» **Problem description**: Scan the data for "Wels" and copy the lines it appears in.

[Start of Attachment]

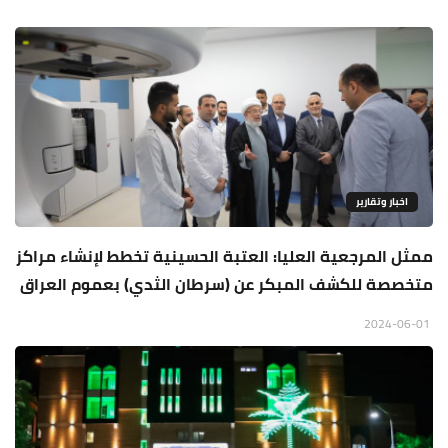
اخبار وتقارير
ممثل المرجعية العليا: العتبة الحسينية تخطط لإنشاء مراكز
متخصصة للكشف المبكر عن (سرطان الثدي) بعموم العراق
2024-06-01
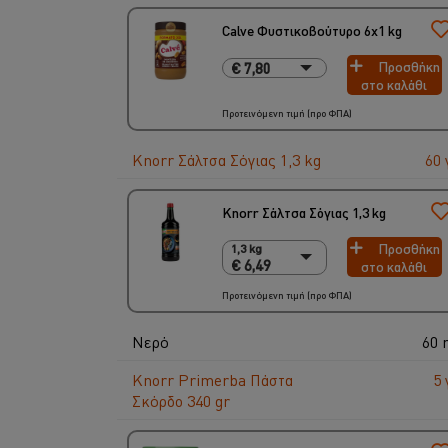
Calve Φυστικοβούτυρο 6x1 kg
Προσθήκη
€ 7,80
€ 7,80
στο καλάθι
6 x 1 Kg
€ 46,80
Προτεινόμενη τιμή (προ ΦΠΑ)
Knorr Σάλτσα Σόγιας 1,3 kg
60 
Knorr Σάλτσα Σόγιας 1,3 kg
Προσθήκη
1,3 kg
1,3 kg
€ 6,49
στο καλάθι
€ 6,49
6 x 1,3 Kg
Προτεινόμενη τιμή (προ ΦΠΑ)
€ 38,94
Νερό
60 
Knorr Primerba Πάστα
5 
Σκόρδο 340 gr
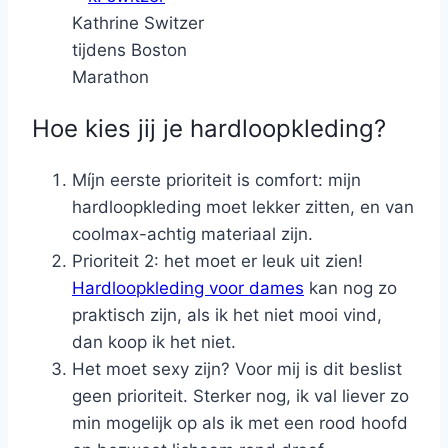
Kathrine Switzer
tijdens Boston
Marathon
Hoe kies jij je hardloopkleding?
Míjn eerste prioriteit is comfort: mijn
hardloopkleding moet lekker zitten, en van
coolmax-achtig materiaal zijn.
Prioriteit 2: het moet er leuk uit zien!
Hardloopkleding voor dames
kan nog zo
praktisch zijn, als ik het niet mooi vind,
dan koop ik het niet.
Het moet sexy zijn? Voor mij is dit beslist
geen prioriteit. Sterker nog, ik val liever zo
min mogelijk op als ik met een rood hoofd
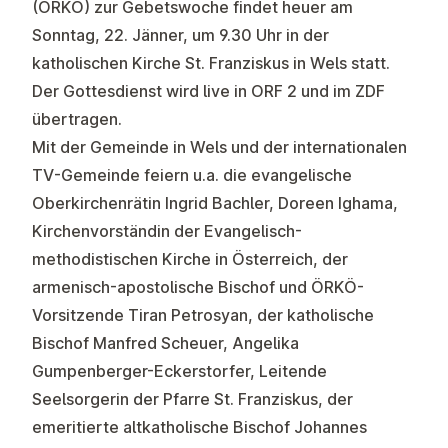
(ÖRKÖ) zur Gebetswoche findet heuer am
Sonntag, 22. Jänner, um 9.30 Uhr in der
katholischen Kirche St. Franziskus in Wels statt.
Der Gottesdienst wird live in ORF 2 und im ZDF
übertragen.
Mit der Gemeinde in Wels und der internationalen
TV-Gemeinde feiern u.a. die evangelische
Oberkirchenrätin Ingrid Bachler, Doreen Ighama,
Kirchenvorständin der Evangelisch-
methodistischen Kirche in Österreich, der
armenisch-apostolische Bischof und ÖRKÖ-
Vorsitzende Tiran Petrosyan, der katholische
Bischof Manfred Scheuer, Angelika
Gumpenberger-Eckerstorfer, Leitende
Seelsorgerin der Pfarre St. Franziskus, der
emeritierte altkatholische Bischof Johannes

[End of Attachment]

» **Solution to this problem**:
katholischen Kirche St. Franziskus in Wels statt.
Mit der Gemeinde in Wels und der internationalen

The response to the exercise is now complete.